Task input »

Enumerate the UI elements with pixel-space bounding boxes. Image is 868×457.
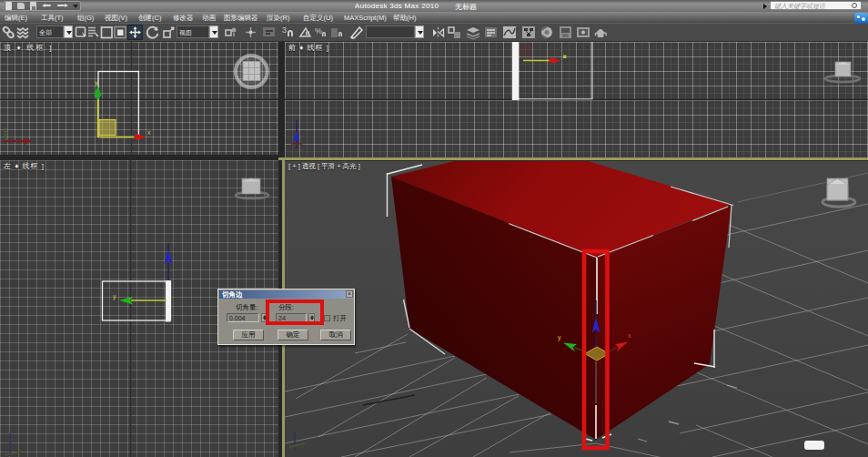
svg-text:x: x xyxy=(147,129,151,136)
svg-text:%: % xyxy=(315,26,322,36)
svg-text:3: 3 xyxy=(282,25,287,35)
svg-text:x: x xyxy=(628,332,631,339)
svg-text:y: y xyxy=(558,334,561,341)
svg-text:y: y xyxy=(95,79,98,86)
svg-text:y: y xyxy=(113,293,116,300)
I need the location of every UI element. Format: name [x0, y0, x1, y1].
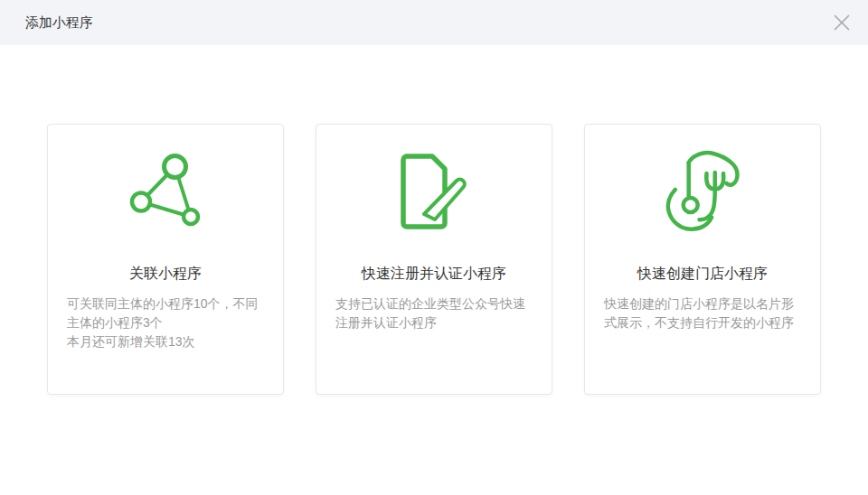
card-description: 快速创建的门店小程序是以名片形式展示，不支持自行开发的小程序 [604, 294, 802, 332]
link-network-icon [48, 146, 283, 237]
card-title: 快速注册并认证小程序 [316, 264, 552, 284]
card-title: 关联小程序 [48, 264, 283, 284]
dialog-title: 添加小程序 [25, 14, 93, 32]
close-icon[interactable] [834, 14, 850, 31]
card-description-line: 可关联同主体的小程序10个，不同主体的小程序3个 [67, 294, 265, 332]
card-description-line: 快速创建的门店小程序是以名片形式展示，不支持自行开发的小程序 [604, 294, 802, 332]
register-document-icon [316, 146, 552, 237]
dialog-header: 添加小程序 [0, 0, 868, 45]
store-fork-icon [585, 146, 820, 237]
card-row: 关联小程序 可关联同主体的小程序10个，不同主体的小程序3个 本月还可新增关联1… [0, 45, 868, 395]
card-description-line: 本月还可新增关联13次 [67, 332, 265, 351]
card-store-miniprogram[interactable]: 快速创建门店小程序 快速创建的门店小程序是以名片形式展示，不支持自行开发的小程序 [584, 124, 821, 395]
card-title: 快速创建门店小程序 [585, 264, 820, 284]
card-description: 可关联同主体的小程序10个，不同主体的小程序3个 本月还可新增关联13次 [67, 294, 265, 351]
card-register-miniprogram[interactable]: 快速注册并认证小程序 支持已认证的企业类型公众号快速注册并认证小程序 [316, 124, 552, 395]
card-description: 支持已认证的企业类型公众号快速注册并认证小程序 [335, 294, 533, 332]
add-miniprogram-dialog: 添加小程序 关联小程序 可关联同主体的小程 [0, 0, 868, 495]
card-link-miniprogram[interactable]: 关联小程序 可关联同主体的小程序10个，不同主体的小程序3个 本月还可新增关联1… [47, 124, 284, 395]
card-description-line: 支持已认证的企业类型公众号快速注册并认证小程序 [335, 294, 533, 332]
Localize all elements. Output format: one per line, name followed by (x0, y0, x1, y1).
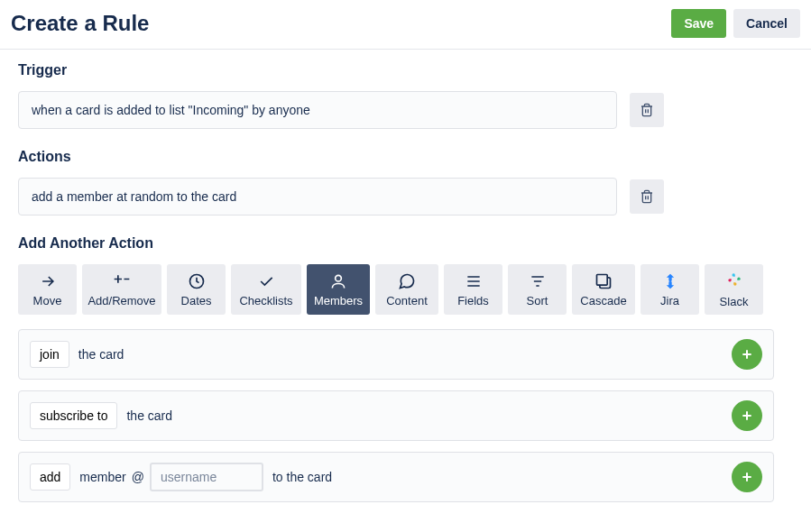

Task goal » Would you tally the lines above that include "快速创建的门店小程序是以名片形式展示" and reply with only the total?

Answer to this exercise » 3